Beast Mode Study – Part 3: Desirable Difficulties

Surely that’s an oxymoron. Surely only a deoxygenated moron would desire difficulties. Life is about finding the easy routes right? Tell me the right route requires relatively relaxing rambling. Desirable difficulties? Damn Daniel! Surely it’s a joke.


Let’s break this down to its foundations.


Desirable: wished for as being an attractive, useful, or necessary course of action.

Difficult:  needing much effort or skill to accomplish, deal with, or understand.


Desirable – I suppose if the outcome or goal on the other side is attractive even if the initial study is as ugly as a drunk Blobfish. Useful, necessary…


Difficult – needing much effort etc. Well I guess that’s the hang up word? Can’t we just find the easier trail? Maybe a travelator like the ones at the airport? Desirable simplicities. It may not be an alliteration, but it rings okay I reckon. There must be a reason difficult study is desirable.


From the Wikipedia definition: A desirable difficulty is a learning task that requires a considerable but desirable amount of effort, thereby improving long-term performance. … Research suggests that while difficult tasks might slow down learning initially, the long-term benefits are greater than with easy tasks.


This term was coined by Robert A. Bjork, a UCLA psychologist in 1994. 


The truth is, as plenty of research, study and I dare say your own anecdotes tell us, the most difficult learning periods yield the greatest results.


So, we’re talking about “beast mode study” methods. How does this apply? 


In the last blog post (go back and check it out or re-read it when you have time,) we talked about active vs passive recall. Just as passive recall methods may help with temporary performance, but it is the active recall that really helps lock in learning and improving long term performance, the same can be said of easy vs difficult tasks, concepts, learning material etc. 


Sometimes we can be tricked into feeling like we are learning because things are coming easy. Like re-reading a textbook. We’re familiar with the words and so we’re all “yip, yip, knew that yip.” This form of popular study has however been shown to be less effective than say, flashcards where you have to reach, sometimes quite deeply, into the squishy mind matter to retrieve learned information. The process is way more complex than simply looking at a familiar word or term.
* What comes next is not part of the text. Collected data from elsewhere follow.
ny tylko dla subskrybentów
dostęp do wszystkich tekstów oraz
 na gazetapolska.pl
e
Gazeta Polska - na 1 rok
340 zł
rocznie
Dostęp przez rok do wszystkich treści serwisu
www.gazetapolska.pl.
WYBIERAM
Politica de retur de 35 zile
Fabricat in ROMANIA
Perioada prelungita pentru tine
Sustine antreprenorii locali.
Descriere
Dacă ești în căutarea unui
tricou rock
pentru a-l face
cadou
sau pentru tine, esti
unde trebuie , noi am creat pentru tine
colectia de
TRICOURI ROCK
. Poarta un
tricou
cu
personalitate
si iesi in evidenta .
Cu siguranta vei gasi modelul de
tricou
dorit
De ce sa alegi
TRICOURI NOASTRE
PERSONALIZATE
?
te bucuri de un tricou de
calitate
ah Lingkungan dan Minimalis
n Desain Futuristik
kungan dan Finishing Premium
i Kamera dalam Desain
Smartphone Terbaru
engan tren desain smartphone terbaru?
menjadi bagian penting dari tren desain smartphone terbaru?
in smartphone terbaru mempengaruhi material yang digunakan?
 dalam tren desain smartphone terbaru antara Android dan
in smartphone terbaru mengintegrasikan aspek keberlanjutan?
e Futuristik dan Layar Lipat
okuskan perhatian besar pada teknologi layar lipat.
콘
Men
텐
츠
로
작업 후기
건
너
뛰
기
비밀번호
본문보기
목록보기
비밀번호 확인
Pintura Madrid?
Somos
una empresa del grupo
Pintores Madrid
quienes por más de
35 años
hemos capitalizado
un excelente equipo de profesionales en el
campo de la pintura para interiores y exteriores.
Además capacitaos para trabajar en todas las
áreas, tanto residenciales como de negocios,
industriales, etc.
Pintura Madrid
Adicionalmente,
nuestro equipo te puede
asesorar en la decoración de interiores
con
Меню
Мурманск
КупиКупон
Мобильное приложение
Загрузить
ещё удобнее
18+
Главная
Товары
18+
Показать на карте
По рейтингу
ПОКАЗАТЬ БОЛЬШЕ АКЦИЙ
The thing to look forward to when you first start a hard topic, is that once you get through that tough initiation, studying similar topics, tangential topics and even, if you can make connections, what may be considered unrelated subjects, becomes easier.


In physical training, any amount of effort tends to be hard at first if training is new to you. However, once the body has been adequately prepped, there is really only one way for it to grow and that is to overload the muscles progressively. It is to challenge them. No challenge no growth. Something happens when a person trains. At first it is very difficult. That is why many people give up early, before they ever reach any set goals or see any results. But if they stick it out through the initial launch, it gets easier not just on the same program but to learn and work through new programs. In other words, starting a completely new exercise is easier to adapt to once someone has already begun a program and pushed through the catalyst stage. Even though you are learning new exercises you learn and adapt more quickly than if you were completely new to exercise as a whole.  


The point is, when it comes to learning, adapting, and retaining difficulty is desirable. It has to be balanced of course. I’m not talking throwing someone who has never swum before into the Mariana trench. It’s about challenging the mind – making the concepts reachable but not making it too easy.


Researchers at Princeton University conducted an experiment to determine if different fonts had an effect on learning and memory improvement. The group of 18 to 40-year-olds were assigned to memorise information given to them in writing. At first, they had to memorise information given to them in the easy-to-read font Arial. They had 90 seconds. The test that followed yielded a 72.8% average score. The same students went through the same process but with a more difficult-to-read font, Comic Sans MS. This time they scored 86.5% correct!


In another study conducted by Indiana University researchers studied text font in classroom settings. 


The researchers used differing fonts in worksheets and PowerPoint slides across 6 different high schools among over 200 students. 


Proceeding test performances were markedly higher when students were given material in difficult-to-read fonts.

The researchers felt that the results were brought about by forcing the students to use, in their own words, “deeper processing strategies.” Because the text was harder to read, the students had to think harder to work through the work.


The last point that I’ll make on ‘Desirable Difficulties’ is that by encouraging the brain to work through difficult challenges you can also broaden its ability to become more innovative and creative especially with problem solving. We create many memory retrieval pathways making it easier to figure out different routes if one is blocked. 


Winston Churchill said, “Difficulties mastered, are opportunities won.” 


Don’t run from difficult study and experiences; embrace it. It may be like embracing and wrestling a big grizzly bear but this bear ain’t gonna eat you unless you let it. If you hang on tight and not tap out, you will eventually gain dominion over the grizzly. It will become your powerful ally. Imagine having a grizzly bear as an ally. Nobody would mess with you.